Claire Koen

A photo of Claire Koen, a Franciscan priest and a doctoral student in the ancient Christianity track in the Theology Department at Fordham University

 

Education

B.A. - Marian University 2008

M.T.S. - Boston College School of Theology and Ministry 2017

Th.M. - Boston College School of Theology and Ministry 2018

Biography

Claire Koen is a doctoral candidate and OCSC NEH Fellow in the Judaism and Christianity in Antiquity program in Fordham University’s Theology Department. Her research interests include race, ethnicity, demonologies, and the use of color symbolism to distinguish good from evil during Late Antiquity. She employs the study of papyrology, Coptic studies, postcolonial thought, and critical race theory in her research, while working in conversation with the Eastern Orthodox Tradition. Originally from England, she grew up in Indianapolis and currently resides in Boston with her husband, two children, and wheaten terrier.

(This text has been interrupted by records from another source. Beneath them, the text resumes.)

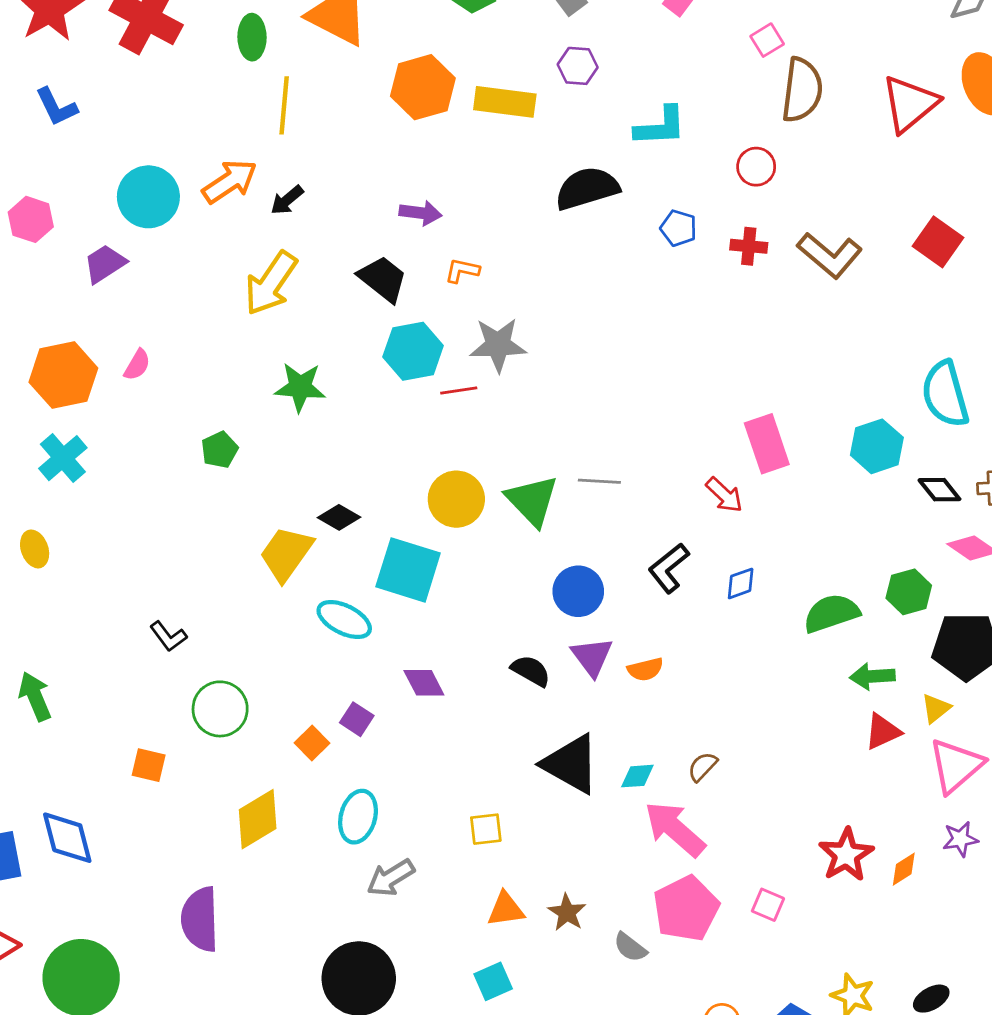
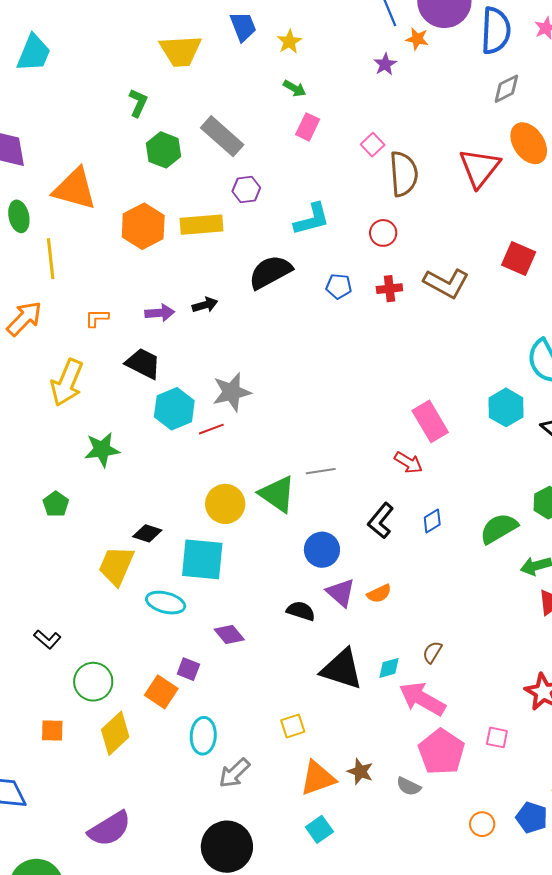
black arrow: (287, 200) -> (205, 305), moved, turned -145
orange L-shape: (462, 270) -> (97, 318), moved
orange square: (312, 743) -> (161, 692), size x1.4
yellow diamond: (258, 819) -> (115, 733), moved
orange triangle: (506, 909) -> (318, 778), size x1.4
purple semicircle: (200, 919) -> (110, 829), turned -108

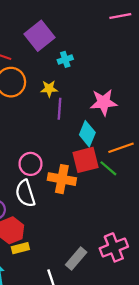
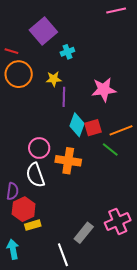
cyan diamond: (87, 134) -> (77, 125), moved
red square: (85, 160) -> (93, 128), moved, size x0.7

Claire's dissertation, titled Color Symbolism and the Construction of Demonologies in Early Egyptian Christianities: An Early Christian Technique of Identity Formation, centers around the Egyptian monastic writings of the 2nd-5th centuries, with a particular focus on the emergence of the trope of the “Ethiopian demon” and is intended to lay the historical groundwork for
a further project of reckoning with the roots of anti-Black racism in present day Orthodox parishes and communities. Late Antique Egyptian monks were both concerned for the conversion of their dark-skinned Blemmyan and Nubian neighbors and prejudiced towards these neighbors on the basis of skin tone. The development of monastic demonological framework within the fraught socio-political context of Roman Egypt led toward the interweaving of cultural prejudices towards darker-skinned persons with genuine spiritual teachings. In order to consider the effects of color-coded language in antiquity, she traces the emergence of this trope through the study and translation of neglected but important sources, such as the sermons of Shenoute of Atripe, the Life of Paul of Tamma, and the Coptic Life of Aaron.